Despite the aims of universal objectivity, the ICC is hampered by restrictions that mean that unless the United Nations Security Council (UNSC) invites the Court to investigate, it is virtually powerless to intercede and investigate atrocities that are committed within the boundaries of states whose governments are not willing to limit their own sovereignty and accept the jurisdiction of the Court. In the recent development that prompted this post, it was a question of statehood that stalled any investigation. In 2009, Ali Khashan, acting as “Minister of Justice of the Government of Palestine”, “lodged a declaration accepting the exercise of jurisdiction by the International Criminal Court” and asked the Prosecutor of the ICC to consider allegations of crimes committed during the 2008-2009 Gaza conflict. After initiating a preliminary examination in order to determine whether there was a reasonable basis to proceed with an investigation, it took the Court more than 3 years to determine that it could not, in fact, proceed because it was not within its authority to decide whether Palestine was a state that could independently accept the jurisdiction of the Court.
This is an unusual case, and yet is a great example to demonstrate the state-centric behaviour of the international sphere and lack of avenues for remedy of ethnic, national, religious or minority groups within states that do not recognize the jurisdiction of the ICC.

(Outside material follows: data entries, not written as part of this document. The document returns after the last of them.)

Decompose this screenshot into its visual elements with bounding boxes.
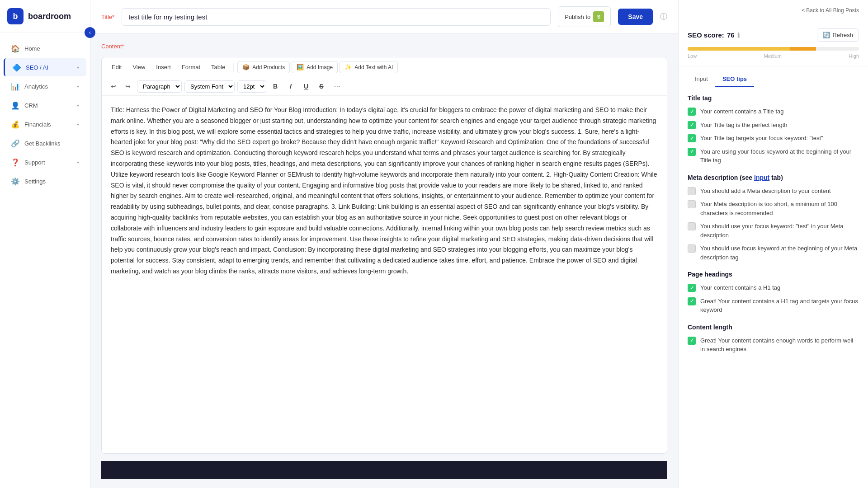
seo-section-page-headings: Page headings Your content contains a H1…: [688, 271, 859, 314]
check-text: You are using your focus keyword at the …: [700, 147, 859, 165]
add-image-button[interactable]: 🖼️ Add Image: [292, 61, 338, 73]
tab-seo-tips[interactable]: SEO tips: [715, 72, 754, 87]
seo-score-bar: [688, 47, 859, 51]
info-icon[interactable]: ⓘ: [660, 12, 667, 22]
home-icon: 🏠: [11, 44, 20, 53]
top-bar: Title* Publish to S Save ⓘ: [90, 0, 678, 34]
menu-table[interactable]: Table: [207, 61, 230, 73]
add-products-button[interactable]: 📦 Add Products: [237, 61, 290, 73]
check-meta-focus-keyword: You should use your focus keyword: "test…: [688, 222, 859, 239]
seo-score-value: 76: [727, 31, 735, 39]
check-text: Great! Your content contains enough word…: [700, 336, 859, 354]
check-icon-green: [688, 148, 696, 156]
seo-score-header: SEO score: 76 ℹ 🔄 Refresh: [688, 28, 859, 42]
editor-container: Edit View Insert Format Table 📦 Add Prod…: [101, 57, 667, 454]
refresh-button[interactable]: 🔄 Refresh: [817, 28, 859, 42]
sidebar-nav: 🏠 Home 🔷 SEO / AI ▾ 📊 Analytics ▾ 👤 CRM …: [0, 33, 90, 488]
title-input[interactable]: [122, 8, 551, 26]
paragraph-style-select[interactable]: Paragraph Heading 1 Heading 2: [137, 80, 182, 93]
title-field-label: Title*: [101, 14, 114, 20]
toolbar-divider: [233, 63, 234, 72]
check-text: You should use focus keyword at the begi…: [700, 244, 859, 262]
more-options-button[interactable]: ···: [330, 80, 344, 92]
tab-input[interactable]: Input: [688, 72, 715, 87]
menu-view[interactable]: View: [128, 61, 150, 73]
seo-score-section: SEO score: 76 ℹ 🔄 Refresh Low Medium Hig…: [679, 21, 868, 66]
check-title-targets-keyword: Your Title tag targets your focus keywor…: [688, 134, 859, 143]
sidebar-item-home[interactable]: 🏠 Home: [4, 39, 86, 57]
save-button[interactable]: Save: [618, 9, 653, 25]
refresh-label: Refresh: [832, 32, 853, 38]
right-panel-top: < Back to All Blog Posts: [679, 0, 868, 21]
seo-tabs: Input SEO tips: [679, 66, 868, 87]
font-family-select[interactable]: System Font: [184, 80, 235, 93]
check-icon-green: [688, 108, 696, 116]
logo-text: boardroom: [28, 12, 71, 21]
crm-icon: 👤: [11, 101, 20, 110]
sidebar-item-support[interactable]: ❓ Support ▾: [4, 153, 86, 171]
score-label-low: Low: [688, 53, 697, 59]
content-length-section-heading: Content length: [688, 324, 859, 331]
check-text: Your content contains a Title tag: [700, 107, 784, 116]
sidebar-item-seo-ai[interactable]: 🔷 SEO / AI ▾: [4, 58, 86, 76]
right-panel: < Back to All Blog Posts SEO score: 76 ℹ…: [678, 0, 868, 488]
bold-button[interactable]: B: [269, 80, 282, 93]
publish-label: Publish to: [565, 14, 590, 20]
logo-icon: b: [7, 8, 24, 24]
seo-section-content-length: Content length Great! Your content conta…: [688, 324, 859, 354]
underline-button[interactable]: U: [300, 80, 312, 93]
content-field-label: Content*: [101, 43, 667, 50]
add-products-icon: 📦: [242, 64, 250, 70]
sidebar-item-financials[interactable]: 💰 Financials ▾: [4, 115, 86, 133]
sidebar-item-settings[interactable]: ⚙️ Settings: [4, 172, 86, 190]
redo-button[interactable]: ↪: [122, 80, 134, 93]
check-enough-words: Great! Your content contains enough word…: [688, 336, 859, 354]
seo-info-icon[interactable]: ℹ: [737, 32, 740, 39]
check-has-title-tag: Your content contains a Title tag: [688, 107, 859, 116]
check-text: Your Title tag targets your focus keywor…: [700, 134, 823, 143]
italic-button[interactable]: I: [284, 80, 297, 93]
sidebar-collapse-button[interactable]: ‹: [85, 27, 95, 38]
seo-content: Title tag Your content contains a Title …: [679, 87, 868, 370]
refresh-icon: 🔄: [823, 32, 830, 38]
font-size-select[interactable]: 12pt 14pt 16pt: [237, 80, 266, 93]
title-tag-section-heading: Title tag: [688, 94, 859, 102]
add-image-icon: 🖼️: [297, 64, 304, 70]
add-image-label: Add Image: [307, 64, 333, 70]
menu-insert[interactable]: Insert: [151, 61, 175, 73]
add-text-ai-button[interactable]: ✨ Add Text with AI: [340, 61, 398, 73]
check-title-perfect-length: Your Title tag is the perfect length: [688, 121, 859, 130]
menu-edit[interactable]: Edit: [107, 61, 126, 73]
check-icon-green: [688, 121, 696, 129]
undo-button[interactable]: ↩: [107, 80, 120, 93]
sidebar-item-backlinks[interactable]: 🔗 Get Backlinks: [4, 134, 86, 152]
check-text: Your content contains a H1 tag: [700, 283, 780, 292]
check-text: You should add a Meta description to you…: [700, 187, 831, 196]
page-headings-section-heading: Page headings: [688, 271, 859, 278]
sidebar-item-crm[interactable]: 👤 CRM ▾: [4, 96, 86, 114]
score-bar-med-fill: [790, 47, 816, 51]
menu-format[interactable]: Format: [177, 61, 205, 73]
check-text: You should use your focus keyword: "test…: [700, 222, 859, 239]
score-label-high: High: [849, 53, 859, 59]
editor-bottom-bar: [101, 461, 667, 479]
input-tab-link[interactable]: Input: [754, 174, 769, 181]
main-area: Title* Publish to S Save ⓘ Content* Edit…: [90, 0, 678, 488]
check-icon-green: [688, 284, 696, 292]
seo-score-title: SEO score: 76 ℹ: [688, 31, 740, 39]
sidebar-item-analytics[interactable]: 📊 Analytics ▾: [4, 77, 86, 95]
check-text: Your Title tag is the perfect length: [700, 121, 787, 130]
check-icon-gray: [688, 187, 696, 195]
strikethrough-button[interactable]: S: [315, 80, 328, 93]
shopify-icon: S: [593, 11, 604, 22]
sidebar: b boardroom ‹ 🏠 Home 🔷 SEO / AI ▾ 📊 Anal…: [0, 0, 90, 488]
ai-icon: ✨: [344, 64, 352, 70]
score-label-medium: Medium: [764, 53, 782, 59]
check-meta-keyword-beginning: You should use focus keyword at the begi…: [688, 244, 859, 262]
editor-paragraph[interactable]: Title: Harness the Power of Digital Mark…: [111, 105, 658, 277]
back-to-blog-link[interactable]: < Back to All Blog Posts: [802, 7, 859, 14]
meta-description-section-heading: Meta description (see Input tab): [688, 174, 859, 181]
editor-content-area[interactable]: Title: Harness the Power of Digital Mark…: [102, 96, 667, 291]
publish-button[interactable]: Publish to S: [558, 6, 611, 27]
seo-icon: 🔷: [12, 63, 21, 72]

The jurisdiction of the ICC is not based on the principle of universal jurisdiction. It cannot investigate and prosecute any suspected criminal acts that would be covered as crimes under the jurisdiction of the Court (war crimes, crimes against humanity, genocide – and also the crime of aggression). For jurisdiction to be established, either the UNSC must request that the Court investigate (as was done in the case of Sudan) or a state must confer jurisdiction over its territory and its citizens by becoming a State Party to the Rome Statute or “by declaration lodged with the Registrar, accept the exercise of jurisdiction by the Court with respect to the crime in question” (Article 12(3)).
In the case of Palestine, it was decided by the Office of the Prosecutor (OTP) that it was unable to proceed with its preliminary examination in the Occupied Palestinian Territories since the OTP did not have the authority to determine whether Palestine was a “state for the purposes of the Rome Statute”. Rather, the OTP argued, it was the “relevant bodies” at the United Nations (or even the ICC Assembly of State Parties) that must make such legal determinations.
Naturally, there are considerable consequences of this outcome to the population of the Occupied Palestinian Territories. In limbo, these territories find their agency to act on the international stage cut off at most turns. However, another question should be whether or how this decision, not at all unreasonable given the constitution of the Court, can be seen as another example of how political state-centricity affects or undermines the legitimacy of the ICC as a rightful international arbiter of just behaviour.
Footnote: UNESCO (The United Nations Educational, Scientific and Cultural Organization) was the first UN agency to accept Palestine as a full member in December 2011. There is no indication that this admittance reflects any paradigm shift regarding the statehood of the Palestinian people. Palestine is an observer before the UN General Assembly.